START EXCERPTED DATA

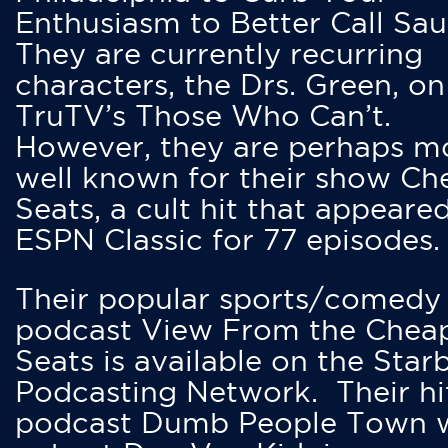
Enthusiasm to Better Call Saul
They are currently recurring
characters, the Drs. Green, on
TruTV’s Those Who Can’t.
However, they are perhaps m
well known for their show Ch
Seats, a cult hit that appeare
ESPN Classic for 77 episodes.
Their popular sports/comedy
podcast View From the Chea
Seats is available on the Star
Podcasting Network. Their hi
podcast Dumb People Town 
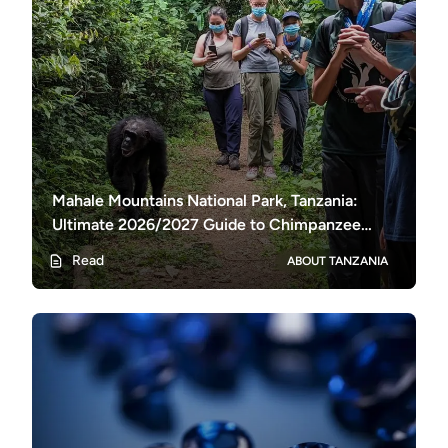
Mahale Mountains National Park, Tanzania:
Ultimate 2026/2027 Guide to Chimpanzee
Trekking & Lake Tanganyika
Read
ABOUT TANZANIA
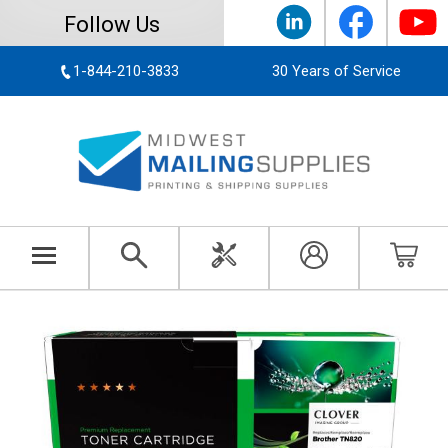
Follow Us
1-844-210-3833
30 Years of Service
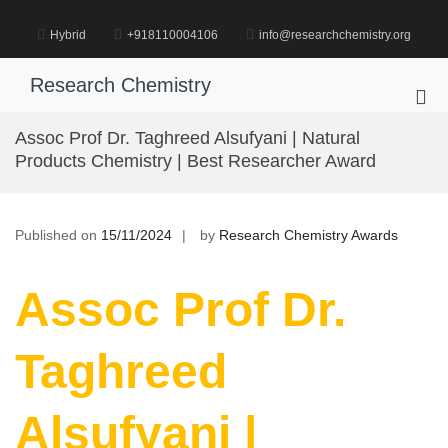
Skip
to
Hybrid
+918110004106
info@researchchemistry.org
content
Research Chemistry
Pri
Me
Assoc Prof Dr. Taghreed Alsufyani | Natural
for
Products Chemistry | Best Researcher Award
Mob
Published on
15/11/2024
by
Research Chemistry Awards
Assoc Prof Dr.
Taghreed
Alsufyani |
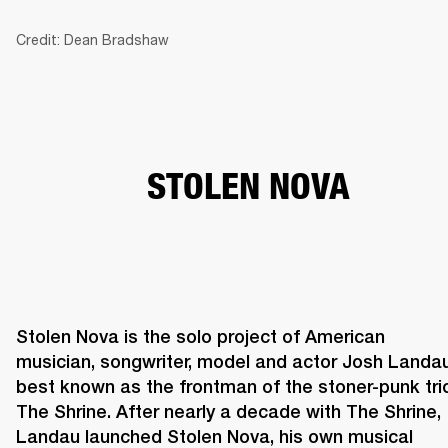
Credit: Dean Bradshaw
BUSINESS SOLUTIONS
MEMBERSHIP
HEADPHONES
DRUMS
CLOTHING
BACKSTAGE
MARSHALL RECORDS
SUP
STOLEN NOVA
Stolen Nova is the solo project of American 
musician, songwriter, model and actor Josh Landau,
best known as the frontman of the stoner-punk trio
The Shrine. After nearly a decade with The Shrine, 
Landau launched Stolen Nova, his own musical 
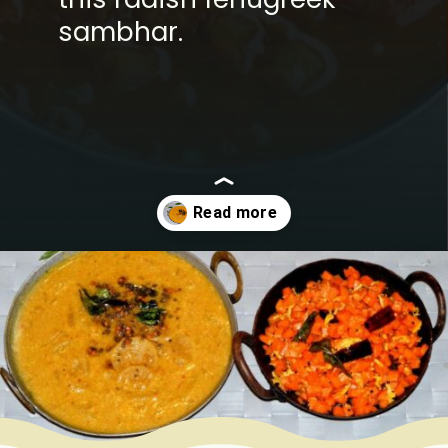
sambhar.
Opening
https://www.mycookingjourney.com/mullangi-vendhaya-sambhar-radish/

END EXCERPTED DATA
START EXCERPTED DATA

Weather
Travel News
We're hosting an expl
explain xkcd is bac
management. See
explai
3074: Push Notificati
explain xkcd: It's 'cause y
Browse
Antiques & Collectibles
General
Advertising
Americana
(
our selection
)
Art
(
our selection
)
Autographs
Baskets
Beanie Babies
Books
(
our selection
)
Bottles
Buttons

END EXCERPTED DATA

* WHAT YOU WILL DO *
When the word "known" shows up in a line of the entries, pull that line out.

* RESULT *
well known for their show Ch
best known as the frontman of the stoner-punk trio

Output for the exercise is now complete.